### EXERCISE OBJECTIVE
Reproduce the entries below exactly, but only from the line containing "Categories (82, 9)" to the line containing "Contact Us (208, 2042)", inclusive.

Stored data entries:
------------------------------------------------

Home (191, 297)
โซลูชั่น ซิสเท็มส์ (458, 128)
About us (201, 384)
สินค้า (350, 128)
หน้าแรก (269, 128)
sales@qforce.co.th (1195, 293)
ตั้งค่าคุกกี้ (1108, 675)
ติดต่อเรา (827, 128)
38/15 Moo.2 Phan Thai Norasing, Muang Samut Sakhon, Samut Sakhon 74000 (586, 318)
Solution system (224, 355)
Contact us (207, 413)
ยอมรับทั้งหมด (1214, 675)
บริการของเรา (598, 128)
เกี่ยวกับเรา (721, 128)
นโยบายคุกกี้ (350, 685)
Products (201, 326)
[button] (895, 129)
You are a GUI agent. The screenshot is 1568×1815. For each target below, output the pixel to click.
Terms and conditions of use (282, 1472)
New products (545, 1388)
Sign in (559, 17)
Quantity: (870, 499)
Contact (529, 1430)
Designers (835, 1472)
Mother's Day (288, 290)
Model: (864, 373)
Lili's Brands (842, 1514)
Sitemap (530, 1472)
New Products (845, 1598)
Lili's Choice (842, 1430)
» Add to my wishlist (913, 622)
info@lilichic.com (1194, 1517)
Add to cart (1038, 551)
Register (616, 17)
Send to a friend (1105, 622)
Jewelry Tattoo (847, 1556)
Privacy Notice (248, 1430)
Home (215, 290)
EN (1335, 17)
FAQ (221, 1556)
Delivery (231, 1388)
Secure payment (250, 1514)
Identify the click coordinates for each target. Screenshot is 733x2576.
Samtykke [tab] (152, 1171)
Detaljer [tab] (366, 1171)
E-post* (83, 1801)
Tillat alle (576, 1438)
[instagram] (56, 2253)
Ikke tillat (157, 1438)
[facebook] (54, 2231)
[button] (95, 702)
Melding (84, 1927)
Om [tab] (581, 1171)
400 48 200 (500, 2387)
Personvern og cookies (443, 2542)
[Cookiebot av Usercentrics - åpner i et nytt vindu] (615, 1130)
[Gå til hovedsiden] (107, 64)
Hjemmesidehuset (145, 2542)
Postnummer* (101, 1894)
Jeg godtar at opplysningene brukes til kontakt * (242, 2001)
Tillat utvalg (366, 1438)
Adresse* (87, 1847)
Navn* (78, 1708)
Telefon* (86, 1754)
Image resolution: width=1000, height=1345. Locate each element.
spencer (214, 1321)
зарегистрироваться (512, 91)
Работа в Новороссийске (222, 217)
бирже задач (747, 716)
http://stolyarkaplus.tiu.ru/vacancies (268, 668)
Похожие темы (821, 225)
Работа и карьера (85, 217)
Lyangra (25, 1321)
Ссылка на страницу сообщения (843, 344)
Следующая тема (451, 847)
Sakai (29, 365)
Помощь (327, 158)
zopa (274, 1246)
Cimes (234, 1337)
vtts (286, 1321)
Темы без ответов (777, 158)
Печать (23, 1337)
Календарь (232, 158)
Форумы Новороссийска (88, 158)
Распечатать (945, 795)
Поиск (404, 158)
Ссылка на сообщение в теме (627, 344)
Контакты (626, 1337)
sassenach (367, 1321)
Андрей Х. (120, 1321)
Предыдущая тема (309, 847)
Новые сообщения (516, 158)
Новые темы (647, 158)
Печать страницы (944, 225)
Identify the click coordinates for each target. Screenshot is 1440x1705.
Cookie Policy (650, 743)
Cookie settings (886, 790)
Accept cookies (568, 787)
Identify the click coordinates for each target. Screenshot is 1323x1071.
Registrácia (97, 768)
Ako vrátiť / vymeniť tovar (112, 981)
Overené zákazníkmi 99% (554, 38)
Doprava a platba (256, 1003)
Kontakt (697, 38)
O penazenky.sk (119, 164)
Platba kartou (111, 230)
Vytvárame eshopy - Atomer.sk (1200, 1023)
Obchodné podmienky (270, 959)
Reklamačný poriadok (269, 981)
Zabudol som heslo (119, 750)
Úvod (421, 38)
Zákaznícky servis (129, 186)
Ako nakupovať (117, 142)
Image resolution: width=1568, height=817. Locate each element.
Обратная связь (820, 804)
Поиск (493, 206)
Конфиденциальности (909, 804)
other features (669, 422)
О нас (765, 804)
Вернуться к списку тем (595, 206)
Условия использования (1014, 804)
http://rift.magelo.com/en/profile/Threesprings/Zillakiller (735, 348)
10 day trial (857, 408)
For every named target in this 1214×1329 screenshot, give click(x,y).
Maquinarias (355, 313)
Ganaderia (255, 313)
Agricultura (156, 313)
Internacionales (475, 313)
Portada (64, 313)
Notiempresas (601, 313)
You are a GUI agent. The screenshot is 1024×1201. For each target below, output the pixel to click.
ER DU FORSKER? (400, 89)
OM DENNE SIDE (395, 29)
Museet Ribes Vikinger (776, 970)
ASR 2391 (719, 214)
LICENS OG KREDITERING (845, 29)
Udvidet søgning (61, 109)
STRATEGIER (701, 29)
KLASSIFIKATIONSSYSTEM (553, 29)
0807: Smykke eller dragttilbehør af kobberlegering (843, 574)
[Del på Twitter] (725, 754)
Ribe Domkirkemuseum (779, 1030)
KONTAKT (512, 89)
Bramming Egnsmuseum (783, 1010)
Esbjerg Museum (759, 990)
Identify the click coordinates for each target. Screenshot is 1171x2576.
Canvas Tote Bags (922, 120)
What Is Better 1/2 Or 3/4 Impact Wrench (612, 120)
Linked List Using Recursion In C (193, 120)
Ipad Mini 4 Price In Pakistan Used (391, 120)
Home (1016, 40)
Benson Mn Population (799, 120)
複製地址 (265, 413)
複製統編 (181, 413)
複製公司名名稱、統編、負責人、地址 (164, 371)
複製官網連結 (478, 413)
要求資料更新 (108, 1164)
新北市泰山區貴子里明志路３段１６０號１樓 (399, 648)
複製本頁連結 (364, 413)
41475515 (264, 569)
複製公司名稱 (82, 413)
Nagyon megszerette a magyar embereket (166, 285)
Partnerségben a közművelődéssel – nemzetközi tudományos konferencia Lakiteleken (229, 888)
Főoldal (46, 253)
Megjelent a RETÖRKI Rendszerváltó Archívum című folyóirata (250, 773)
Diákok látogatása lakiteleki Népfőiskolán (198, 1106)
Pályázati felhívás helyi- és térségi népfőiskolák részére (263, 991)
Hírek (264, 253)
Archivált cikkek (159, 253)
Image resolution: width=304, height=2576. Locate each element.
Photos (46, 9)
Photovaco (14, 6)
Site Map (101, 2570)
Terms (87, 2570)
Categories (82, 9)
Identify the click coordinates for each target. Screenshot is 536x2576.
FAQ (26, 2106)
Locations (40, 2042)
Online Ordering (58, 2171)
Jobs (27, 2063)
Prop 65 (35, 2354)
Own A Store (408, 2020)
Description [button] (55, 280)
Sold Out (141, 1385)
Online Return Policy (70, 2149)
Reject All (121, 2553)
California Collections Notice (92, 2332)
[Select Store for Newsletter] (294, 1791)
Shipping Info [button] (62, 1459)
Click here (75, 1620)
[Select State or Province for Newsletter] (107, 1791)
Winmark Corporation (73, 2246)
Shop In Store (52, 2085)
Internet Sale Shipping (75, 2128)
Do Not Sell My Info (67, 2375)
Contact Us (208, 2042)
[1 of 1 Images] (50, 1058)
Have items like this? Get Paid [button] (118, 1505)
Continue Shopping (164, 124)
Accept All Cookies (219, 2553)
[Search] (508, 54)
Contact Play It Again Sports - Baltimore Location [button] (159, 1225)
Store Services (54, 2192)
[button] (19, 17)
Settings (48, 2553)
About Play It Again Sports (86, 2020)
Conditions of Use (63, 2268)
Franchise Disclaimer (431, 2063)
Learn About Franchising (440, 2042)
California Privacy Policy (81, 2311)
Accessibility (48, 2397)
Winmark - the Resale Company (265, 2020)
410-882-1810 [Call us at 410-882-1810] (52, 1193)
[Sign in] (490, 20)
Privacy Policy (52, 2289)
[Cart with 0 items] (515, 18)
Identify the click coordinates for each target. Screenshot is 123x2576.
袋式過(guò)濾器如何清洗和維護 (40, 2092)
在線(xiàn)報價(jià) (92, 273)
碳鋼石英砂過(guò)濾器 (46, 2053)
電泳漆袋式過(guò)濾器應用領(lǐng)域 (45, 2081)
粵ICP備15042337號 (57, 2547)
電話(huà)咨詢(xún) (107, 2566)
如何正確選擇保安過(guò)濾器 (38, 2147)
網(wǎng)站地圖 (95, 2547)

------------------------------------------------

### RESULT BELOW
Categories (82, 9)
Identify the click coordinates for each target. Screenshot is 536x2576.
FAQ (26, 2106)
Locations (40, 2042)
Online Ordering (58, 2171)
Jobs (27, 2063)
Prop 65 (35, 2354)
Own A Store (408, 2020)
Description [button] (55, 280)
Sold Out (141, 1385)
Online Return Policy (70, 2149)
Reject All (121, 2553)
California Collections Notice (92, 2332)
[Select Store for Newsletter] (294, 1791)
Shipping Info [button] (62, 1459)
Click here (75, 1620)
[Select State or Province for Newsletter] (107, 1791)
Winmark Corporation (73, 2246)
Shop In Store (52, 2085)
Internet Sale Shipping (75, 2128)
Do Not Sell My Info (67, 2375)
Contact Us (208, 2042)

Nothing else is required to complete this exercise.